Onno van der Hart and Danny Brom
Since the publication of our chapter on trauma-induced amnesia in Holocaust survivors, we have encountered very few survivors with similar experiences. However, there was one story told by Nathan Durst (personal communication, 2002), about a woman who believed and told people that she had been in an Indonesian camp during the Second World War. However, when in the 1980s she went through an extremely frightening medical procedure, she suddenly became flooded by partial memories of medical experiments carried out on her by Mengele. Subsequently, she started to remember that she had not been in Indonesia but in Auschwitz, later confirmed by a family member, who had seen her there.

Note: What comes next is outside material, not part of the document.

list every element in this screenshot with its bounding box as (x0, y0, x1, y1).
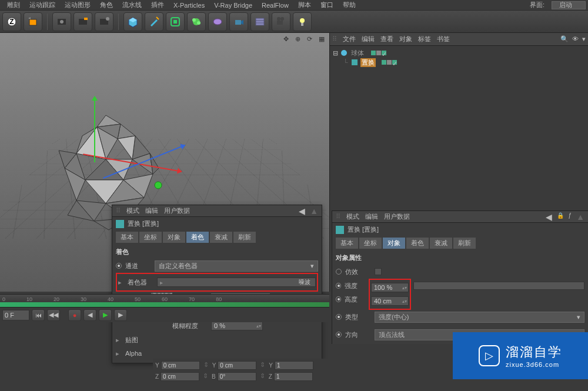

Since our previous publication we have developed our theoretical understanding of this dissociative amnesia, as we, in line with the DSM-IV (APA, 1994), call it now. From this understanding, some implications for the treatment of amnesia can be formulated. An essential feature of dissociative amnesia is its reversibility. However, we reiterate that in many of the examples provided in the chapter, delayed recall had not been reported, although the case mentioned above hints at the possibility of very late recall. For some survivors, such as Ava Landy, the continuation of the dissociative amnesia was very painful; for others it may have been a blessing in disguise, as Durlacher remarked about Jindra. Ava Landy similarly remarked about her own amnesia: “This ability to forget was probably my way of surviving emotionally as a child”. Indeed, O.K., who suffered from generalised amnesia, when confronted with salient reminders of her past, developed a severe, life-threatening crisis. However, she had reasons to be in therapy before this crisis occurred.